# What to produce
In the entries below, count every line with the string "that". State the count and nothing else.

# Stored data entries
▬▬▬

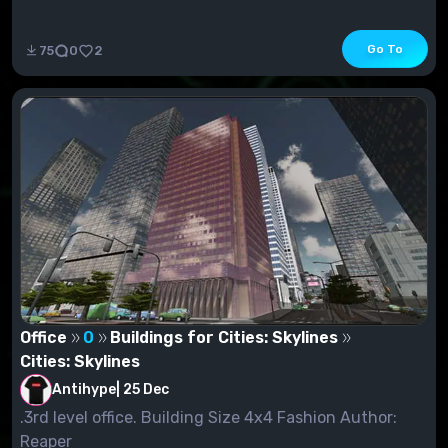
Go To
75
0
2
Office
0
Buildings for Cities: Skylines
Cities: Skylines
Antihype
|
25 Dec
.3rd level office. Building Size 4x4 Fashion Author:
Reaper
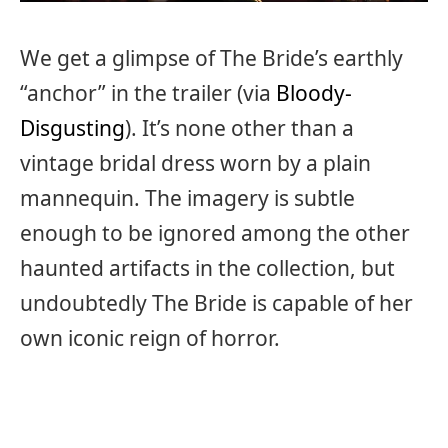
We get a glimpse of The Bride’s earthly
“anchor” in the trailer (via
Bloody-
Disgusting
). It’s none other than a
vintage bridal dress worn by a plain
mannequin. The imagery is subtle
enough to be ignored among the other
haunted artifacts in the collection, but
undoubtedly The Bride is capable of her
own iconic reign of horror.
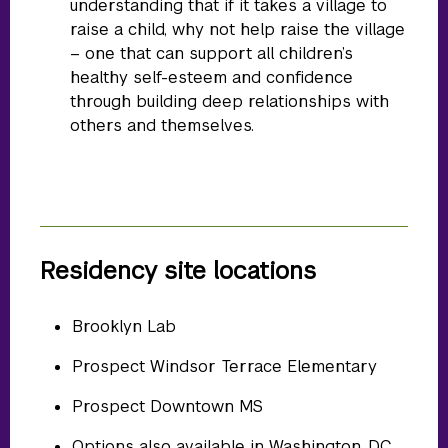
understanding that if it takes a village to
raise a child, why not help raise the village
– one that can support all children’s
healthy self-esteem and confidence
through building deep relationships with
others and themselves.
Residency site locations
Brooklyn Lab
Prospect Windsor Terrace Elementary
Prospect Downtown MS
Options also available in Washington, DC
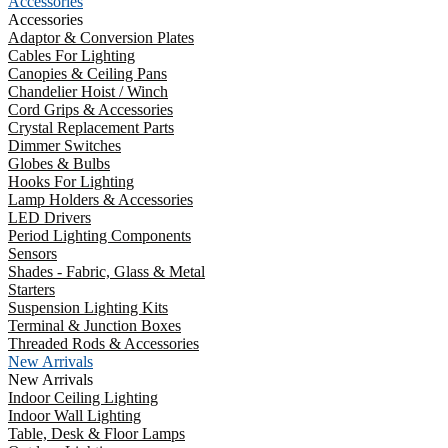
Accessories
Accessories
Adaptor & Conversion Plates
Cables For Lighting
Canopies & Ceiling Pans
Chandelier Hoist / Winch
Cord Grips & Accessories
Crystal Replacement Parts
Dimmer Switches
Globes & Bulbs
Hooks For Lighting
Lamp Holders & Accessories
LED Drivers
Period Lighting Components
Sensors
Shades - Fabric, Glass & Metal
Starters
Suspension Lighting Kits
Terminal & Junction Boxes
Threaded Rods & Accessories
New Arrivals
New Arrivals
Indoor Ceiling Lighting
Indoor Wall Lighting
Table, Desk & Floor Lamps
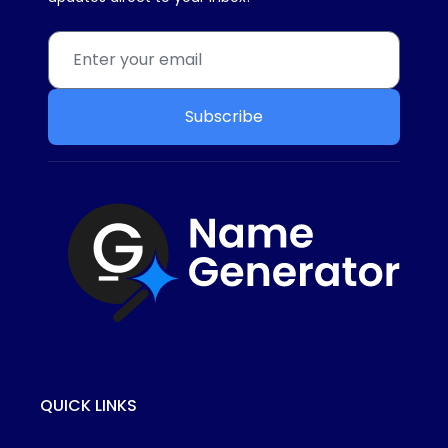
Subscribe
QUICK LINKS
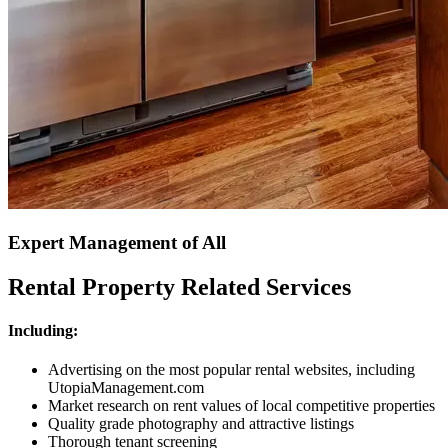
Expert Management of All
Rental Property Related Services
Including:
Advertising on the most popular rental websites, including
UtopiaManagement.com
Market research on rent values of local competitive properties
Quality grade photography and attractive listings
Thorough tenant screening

▬▬▬

# Response
2